Yesterday's class was on the kangaroo rat. This small mammal never drinks water, but is able to survive due to its physical makeup. It is able to condense water from the air, excretes little if any fluid, and is active only at night, when the weather is cool. One evening in Borrego Springs we were treated to novel evening entertainment from these cute little animals. They have long back legs and use them just like their namesakes. On this evening, they were after some bird seed, and would hop out of the bushes delivering karate kicks to one another. Then the winner would rush to the seed and cram his cheek pouches full before another rat could deliver a kick.

This morning, the class covered the plants of the desert and how they are able to survive with uncertain water. We hiked down a desert wash quite near the visitor center, and examined those plants, the ones most dependent on water, which live here. Ironwood, palo verde, and screw bean mesquite presented almost impenetrable fences along each side of the gully. Finding a way out, without getting quite badly scratched, proved a bit of a challenge. Finally, a service road appeared, and out we went into the flat desert. Here we examined the differences between the organ pipe and senita cactus, tasted the fruit of the barrel cactus, (somewhat citrus - like, but a bit astringent), and got into a conversation about the water problems of the southwest. Will Phoenix and Tucson get water from the Pacific Northwest? Will Dallas get water from the Great Lakes? Many of the lessons learned in this outdoor classroom are learned from your fellow students, who are from all over the country and often from many other countries.

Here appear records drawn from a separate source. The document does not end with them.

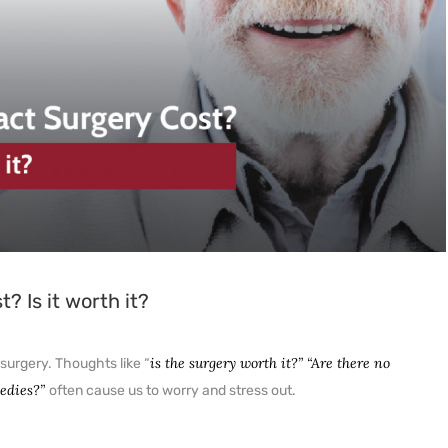
NETRA JYOTHI COLLEGE
NETRA JYOTI CHARITABLE
TRUST
 Is it worth it?
is the surgery worth it?” “Are there no
surgery. Thoughts like “
medies?”
often cause us to worry and stress out.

Classes are conducted three or four times a day, and you can "go to school" for several days before one repeats. It is a great way to learn about this Sonoran Desert, its plants, animals and peoples, and makes for a much more informed stay at a wonderful spot.

Postcard: The Sentenac Cienaga

January 4, 1999

When we arrived in the Palm Canyon campground at Borrego Springs this morning, one of my first stops was the campground restroom. Not what you're thinking, but because this is where the weekly activity schedule is posted. Here you can find the current ranger walks and talks and the nighttime campfire get-togethers. What would happen Sunday, Jan. 3?

Was I ever in luck. At 8am, at Tamarisk Grove, a campground some 12 miles from Palm Canyon, was a bi-monthly bird walk. We would meet at Tamarisk, and then go to the newly acquired region known as the Sentenac Cienaga.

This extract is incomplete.